The excerpt attracting attention:
“It is unlawful for any person, with intent to terrify, intimidate, threaten, harass, annoy or offend to use a telephone or any electronic or digital device and use any obscene, lewd or profane language or suggest any lewd or lascivious act, or threaten to inflict physical harm to the person or property of any person.”
The Internet is the last bastion of free speech…and if there’s one universal online mantra, it’s “what’s crude and lewd for you, may not be crude and lewd for me.” Hence, the concern over Arizona’s new Internet Conduct Law.

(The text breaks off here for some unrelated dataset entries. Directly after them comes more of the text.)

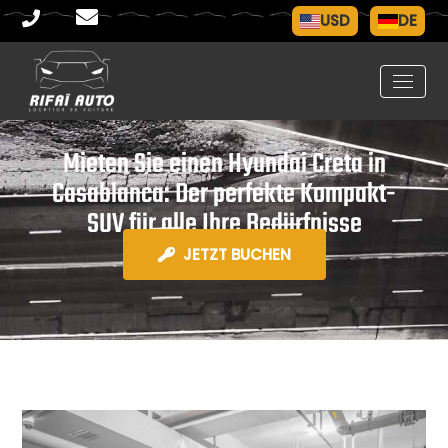
USD
DE
Mieten Sie einen Hyundai Creta in
Casablanca: Der perfekte Kompakt-
SUV für alle Ihre Bedürfnisse
JETZT BUCHEN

Arizona House Bill 2549 also says that “disturbing the peace, quiet or right of privacy of any person at the place where the…Communications were received” is a class 1 misdemeanor; it makes threatening online stalking a class 5 felony and online death threats a class 8 felony.
Arizona’s new Internet Protection Law also defines “immediate family members” as any person who regularly resides with the person in the household within the past six months. A measure undoubtedly included to allow parents to bring charges, on behalf of their children, against cyberbullies.

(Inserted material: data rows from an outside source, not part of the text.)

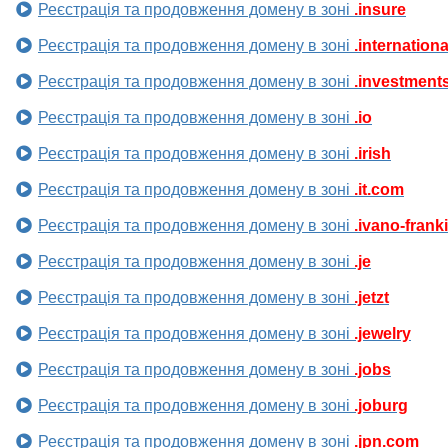
Реєстрація та продовження домену в зоні
.insure
Реєстрація та продовження домену в зоні
.internationa
Реєстрація та продовження домену в зоні
.investment
Реєстрація та продовження домену в зоні
.io
Реєстрація та продовження домену в зоні
.irish
Реєстрація та продовження домену в зоні
.it.com
Реєстрація та продовження домену в зоні
.ivano-frank
Реєстрація та продовження домену в зоні
.je
Реєстрація та продовження домену в зоні
.jetzt
Реєстрація та продовження домену в зоні
.jewelry
Реєстрація та продовження домену в зоні
.jobs
Реєстрація та продовження домену в зоні
.joburg
Реєстрація та продовження домену в зоні
.jpn.com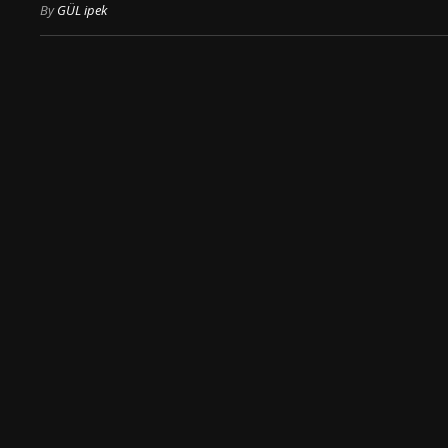
By
GÜL ipek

Proponents Say Speech Is Protected In Arizona Bill 2549
But are the free speech advocates screaming fire when there’s little cause for concern? Advocates of the bill point out that 2549 explicitly states: “’constitutionally protected activity or other activity authorized by the law’ cannot be prosecuted under this statute.”
That said, when it comes to drafting laws, little wiggle room exists. When you change “telephone” to “electronic communications” without definition, the scope of the act widens and falls dangerously close to infringing on personal freedoms. Before, if you were using the telephone to harass someone your target was a specific person. With the Internet, there’s a greater chance that bystanders could view it and be offended. As such, the statute should focus more on the intent, as opposed to the action. The language of the bill should be tweaked to include language surrounding the concept of “harassment.”
For those interested in law redundancies, take note that Arizona already has a computer harassment statute on the books – A.R.S. 13-2921 – which makes illegal “a communication with another person by verbal, electronic, mechanical, telegraphic, telephonic or written means in a manner that harasses.” Makes one wonder: Do we really need two online harassment laws?
The Future Of Cyberbullying Legislation
When asked, state representative and co-sponsor of 2549, Steve Farley, said the intention of the bill was to protect stalking and cyber bully victims. Justin Patchin, co-director of the Cyberbullying Research Center, elaborated by explaining he was a “defender of the Constitution like anyone else, but the First Amendment doesn’t give you the right to harass and terrorize someone.”
The clamor surrounding Arizona Bill 2549 has prompted officials to pull-back and tweak the language. When the updated version is released, we’ll see if they listened to objections and incorporated the necessary changes.
And most importantly, we’ll see if Gov. Brewer’s veto pen will get some more exercise.